Blame this post, aka “wallow in nostalgia,” on John Scalzi. As a time/space filler today, he asked his readers to document their favorite piece of media at age 12.
I had an instant answer to that: “Star Wars”. As I mentioned in the first post on this blog, I was part of the horde of obsessed Star Wars fanboys. And when I say “obsessed”, I mean seriously – to the point where I demanded visits to Burger King in order to get the series of Star Wars posters they had as giveaways. (Mine has never been a fast food oriented family, so going to Burger King was a significant deviation.) I’m pretty sure I’ve still got at least some of them, tucked away in one of the boxes of wall decorations that I don’t have wall space for.
But having answered the question, I started to think that there was probably more going on that year. Obsession or no, I couldn’t imagine I spent all of my free time on Star Wars. I started taking a walk around the Web looking at what else was going on in 1977, and there was a heck of a lot. Join me in a ramble through my memories please.
One of my ongoing media obsessions was the CBS Radio Mystery Theater. For several years, I listened to it most nights, and recorded a number of shows on a cheap cassette recorder sitting next to my radio. CBSRMT ran from 1974 until 1982 – just shy of 1400 episodes. Shows varied wildly in subject and quality, but had such wide appeal that there is still a core of fans devoted to locating and digitizing the episodes. I didn’t follow the full run, having come to it late, but since my favorite episode, “The Forgetful Ghost” aired in January of 1978, it’s virtually certain that I was listening to the show in 1977.
The first part of the year was marked by a couple of space-related items. The prototype Space Shuttle (named “Enterprise” in homage to Star Trek) was unveiled in late 1976 and I followed the progress of testing eagerly. In March, the rings of Uranus were discovered. Finding out that Saturn’s rings were unique only in their size and complexity was a huge shock to the world (or at least that part of it that paid any attention to astronomy). Lots of beautiful pictures.
1977 was the Seattle Mariners’ first season. I probably didn’t go to as many games as my memory suggests, but I know I went to several. I suspect that some of those Burger King visits were on the way to or from ball games. I do know the Mariners took a lot of my attention through April and May (Star Wars was released at the end of May).
August brought the so-called “Wow! Signal”. The SETI (Search for Extraterrestrial Intelligence) project monitors radio signals from space looking for intelligent transmissions. The Wow! signal met many of the criteria SETI was watching for, and the initial reports, at least in the popular press, was that it was a signal from aliens.

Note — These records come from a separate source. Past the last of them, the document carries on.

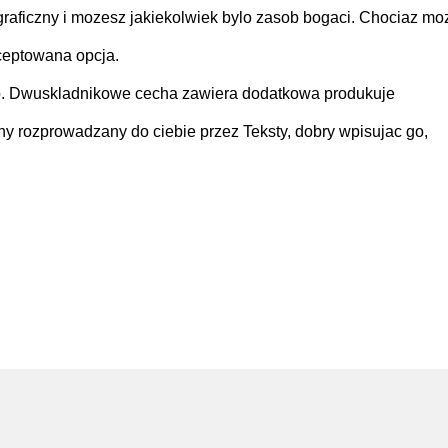
graficzny i mozesz jakiekolwiek bylo zasob bogaci. Chociaz mo
ceptowana opcja.
. Dwuskladnikowe cecha zawiera dodatkowa produkuje
y rozprowadzany do ciebie przez Teksty, dobry wpisujac go,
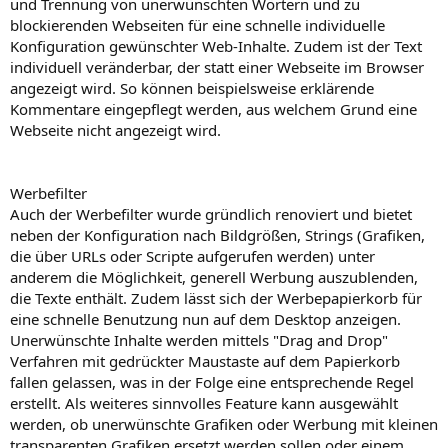
und Trennung von unerwünschten Wörtern und zu
blockierenden Webseiten für eine schnelle individuelle
Konfiguration gewünschter Web-Inhalte. Zudem ist der Text
individuell veränderbar, der statt einer Webseite im Browser
angezeigt wird. So können beispielsweise erklärende
Kommentare eingepflegt werden, aus welchem Grund eine
Webseite nicht angezeigt wird.
Werbefilter
Auch der Werbefilter wurde gründlich renoviert und bietet
neben der Konfiguration nach Bildgrößen, Strings (Grafiken,
die über URLs oder Scripte aufgerufen werden) unter
anderem die Möglichkeit, generell Werbung auszublenden,
die Texte enthält. Zudem lässt sich der Werbepapierkorb für
eine schnelle Benutzung nun auf dem Desktop anzeigen.
Unerwünschte Inhalte werden mittels "Drag and Drop"
Verfahren mit gedrückter Maustaste auf dem Papierkorb
fallen gelassen, was in der Folge eine entsprechende Regel
erstellt. Als weiteres sinnvolles Feature kann ausgewählt
werden, ob unerwünschte Grafiken oder Werbung mit kleinen
transparenten Grafiken ersetzt werden sollen oder einem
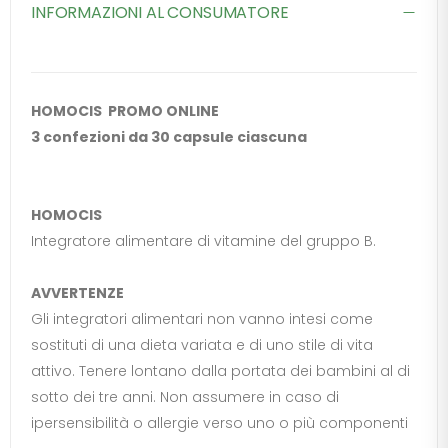
INFORMAZIONI AL CONSUMATORE
HOMOCIS PROMO ONLINE
3 confezioni da 30 capsule ciascuna
HOMOCIS
Integratore alimentare di vitamine del gruppo B.
AVVERTENZE
Gli integratori alimentari non vanno intesi come
sostituti di una dieta variata e di uno stile di vita
attivo. Tenere lontano dalla portata dei bambini al di
sotto dei tre anni. Non assumere in caso di
ipersensibilità o allergie verso uno o più componenti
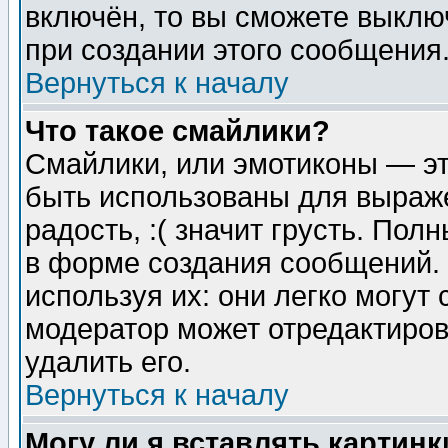
включён, то вы сможете выклю
при создании этого сообщения
Вернуться к началу
Что такое смайлики?
Смайлики, или эмотиконы — эт
быть использованы для выраже
радость, :( значит грусть. По
в форме создания сообщений. 
используя их: они легко могут
модератор может отредактиро
удалить его.
Вернуться к началу
Могу ли я вставлять картинк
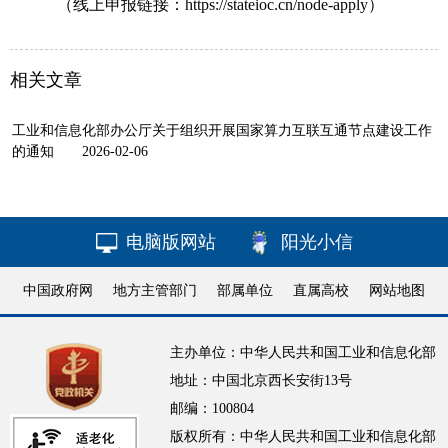
（线上申报链接：https://stateioc.cn/node-apply）
相关文章
工业和信息化部办公厅关于组织开展国家算力互联互通节点建设工作
的通知
2026-02-06
电脑版网站
阳光小信
中国政府网
地方主管部门
部属单位
直属高校
网站地图
主办单位：中华人民共和国工业和信息化部
地址：中国北京西长安街13号
邮编：100804
版权所有：中华人民共和国工业和信息化部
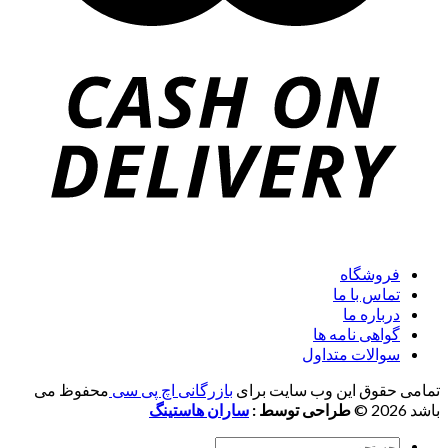
فروشگاه
تماس با ما
درباره ما
گواهی نامه ها
سوالات متداول
تمامی حقوق این وب سایت برای
بازرگانی اچ پی سی
محفوظ می
باشد 2026 ©
طراحی توسط :
ساران هاستینگ
Search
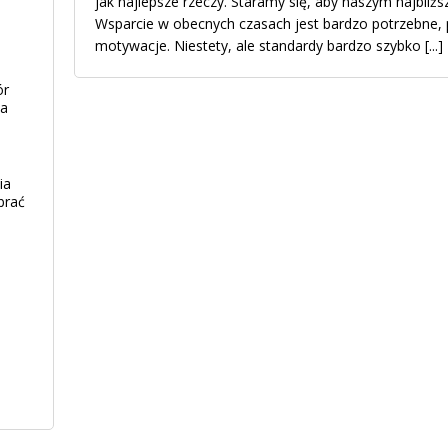
jak najlepsze rzeczy. Staramy się, aby naszym najbliż
Wsparcie w obecnych czasach jest bardzo potrzebne,
motywacje. Niestety, ale standardy bardzo szybko
[...]
ór
ia
ia
brać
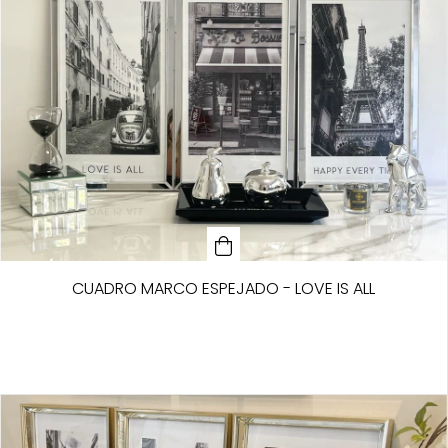
CUADRO MARCO ESPEJADO - LOVE IS ALL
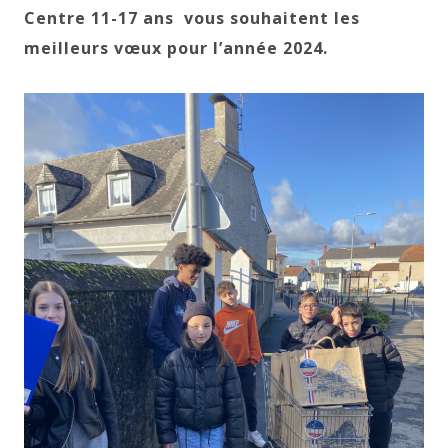
Centre 11-17 ans vous souhaitent les
meilleurs vœux pour l’année 2024.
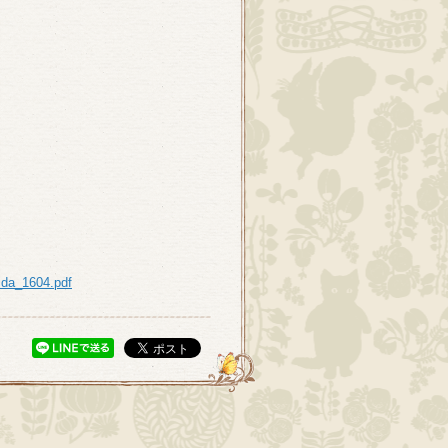
ida_1604.pdf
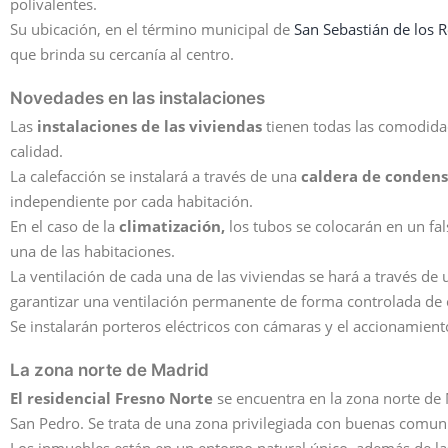
polivalentes.
Su ubicación, en el término municipal de
San Sebastián de los 
que brinda su cercanía al centro.
Novedades en las instalaciones
Las
instalaciones de las viviendas
tienen todas las comodidad
calidad.
La calefacción se instalará a través de una
caldera de condens
independiente por cada habitación.
En el caso de la
climatización,
los tubos se colocarán en un fals
una de las habitaciones.
La ventilación de cada una de las viviendas se hará a través de 
garantizar una ventilación permanente de forma controlada de 
Se instalarán porteros eléctricos con cámaras y el accionamiento 
La zona norte de Madrid
El residencial Fresno Norte
se encuentra en la zona norte de
San Pedro. Se trata de una zona privilegiada con buenas comun
Los inmuebles están en un entorno natural único, además de la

The fact that it was of short duration and has never been seen again casts significant doubt on that belief, but at the time it was a big deal to the space-obsessed, especially coming as it did against the background of the ongoing Enterprise Shuttle tests and just before the launch of Voyager 1 on its way to study the outer reaches of the Solar System. The Voyager probes, by the way, carry a message to any aliens who might stumble across them in the form of special gold-plated copper phonograph records with nature sounds, speeches, and music.
A rather more popular record was the soundtrack from “Saturday Night Fever”, which was released in November. Popular culture “Religious Wars” didn’t begin with Mac vs PC, Emacs vs vi, or even Star Wars vs Star Trek; the rock vs disco struggle was probably the most vicious during my teenage years. Disco fans were thrilled with the SNF. Rock fans were horrified. I was largely neutral, as I listened to more Swing-era music than anything else at the time; massive overexposure of SNF and the Bee Gees however, inclined me towards the rock side of the battle lines.
If memory serves, the first LPs I owned were Christmas gifts in 1978: Jeff Wayne’s musical version of “War of the Worlds” and – wait for it – the “Star Wars” soundtrack.
1977 clearly shaped a large part of my life with major baseball, space, and science fiction influences. Thanks for the reminder, John!